◆ Your instructions: Images do not belong in the copy; retype the rest of the entries below exactly.

◆ Excerpted records:
==*==
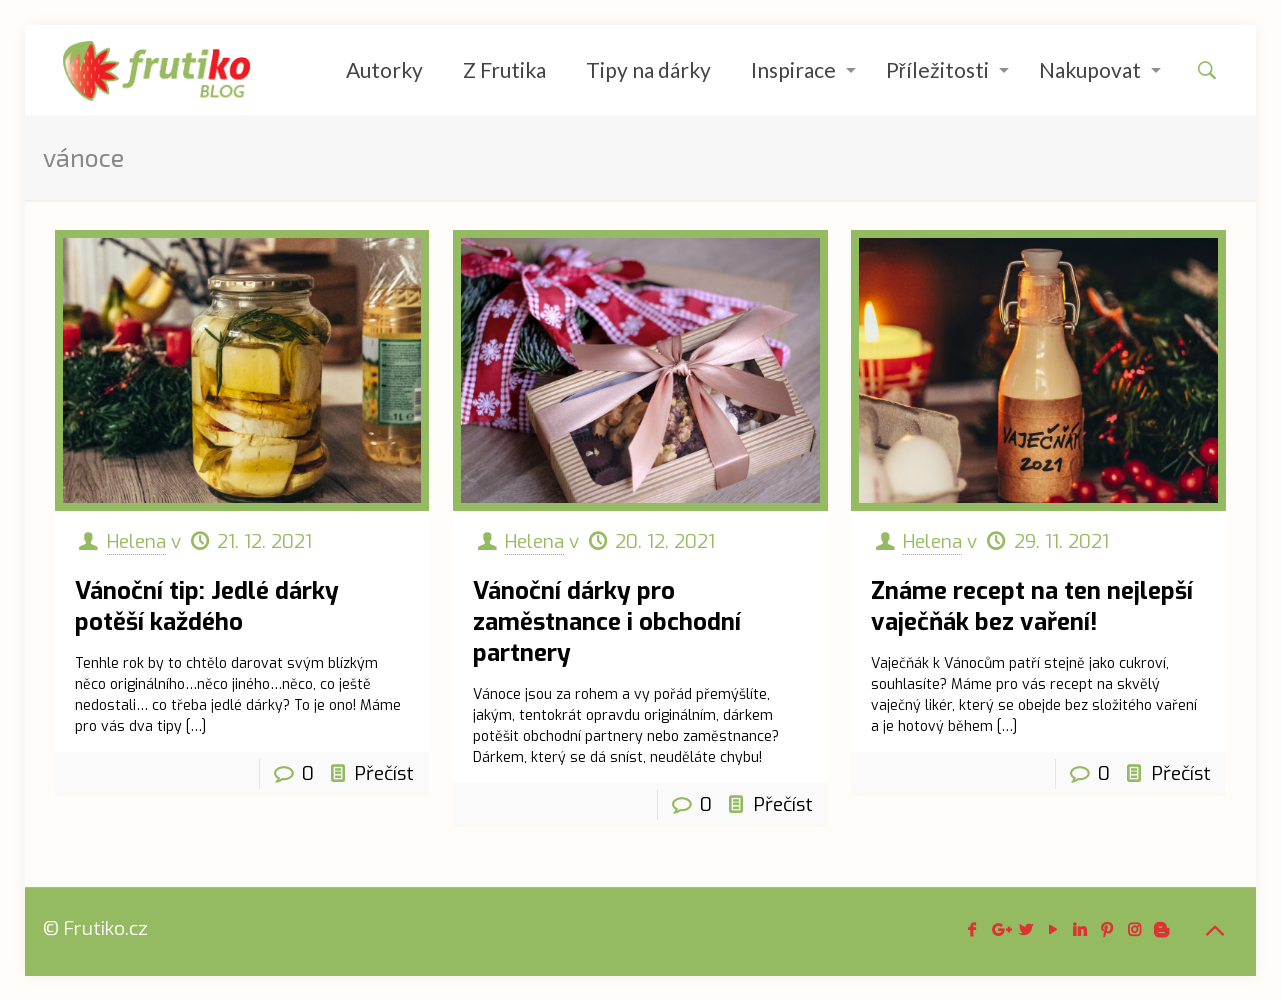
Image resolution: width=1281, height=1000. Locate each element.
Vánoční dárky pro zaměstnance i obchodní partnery (607, 622)
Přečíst (384, 773)
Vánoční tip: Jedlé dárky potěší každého (207, 606)
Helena (136, 541)
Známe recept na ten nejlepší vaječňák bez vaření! (1032, 606)
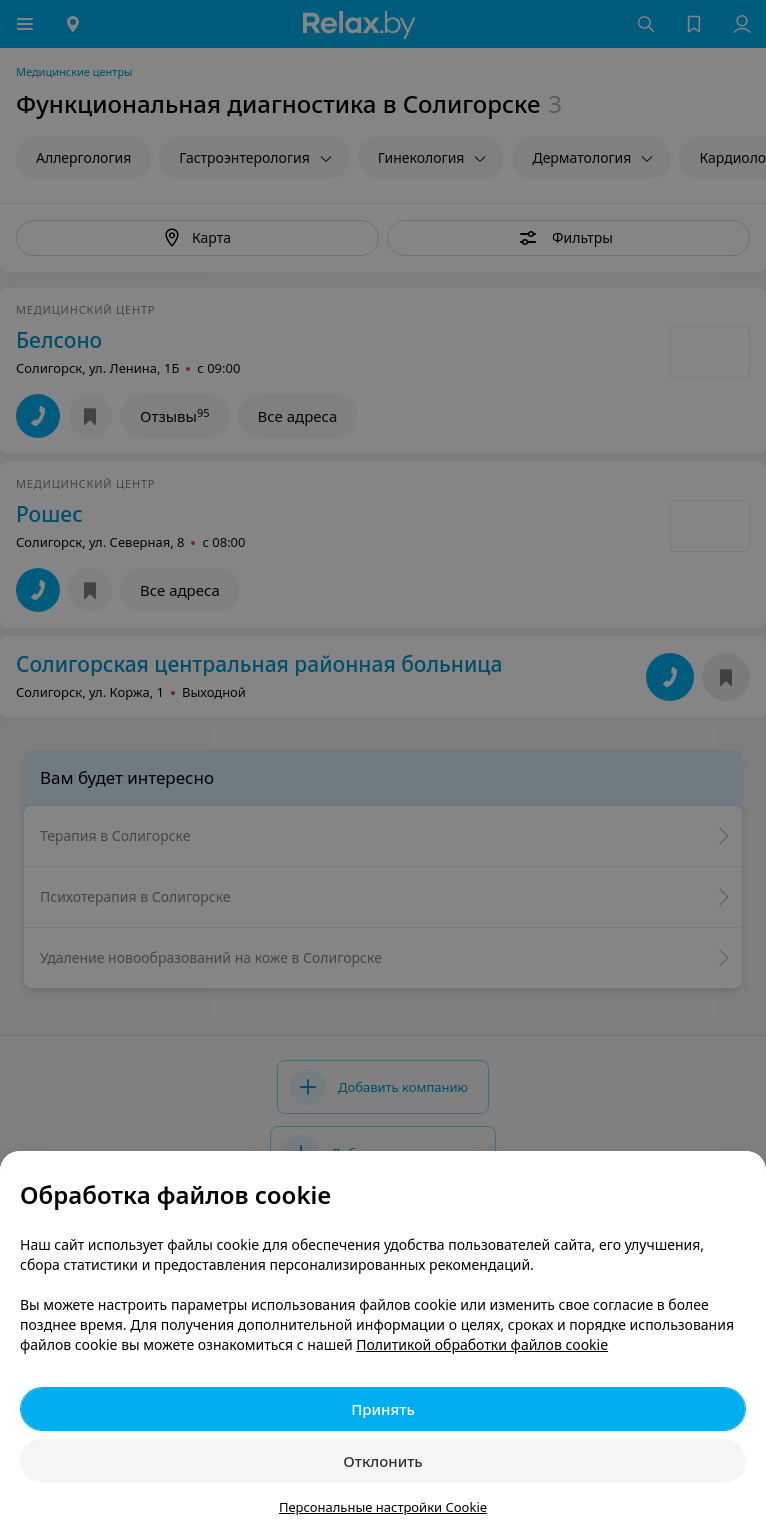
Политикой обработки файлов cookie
==*==
◆ Exercise response:
Image resolution: width=1281, height=1000. Locate each element.
Vánoční dárky pro zaměstnance i obchodní partnery (607, 622)
Přečíst (384, 773)
Vánoční tip: Jedlé dárky potěší každého (207, 606)
Helena (136, 541)
Známe recept na ten nejlepší vaječňák bez vaření! (1032, 606)
Политикой обработки файлов cookie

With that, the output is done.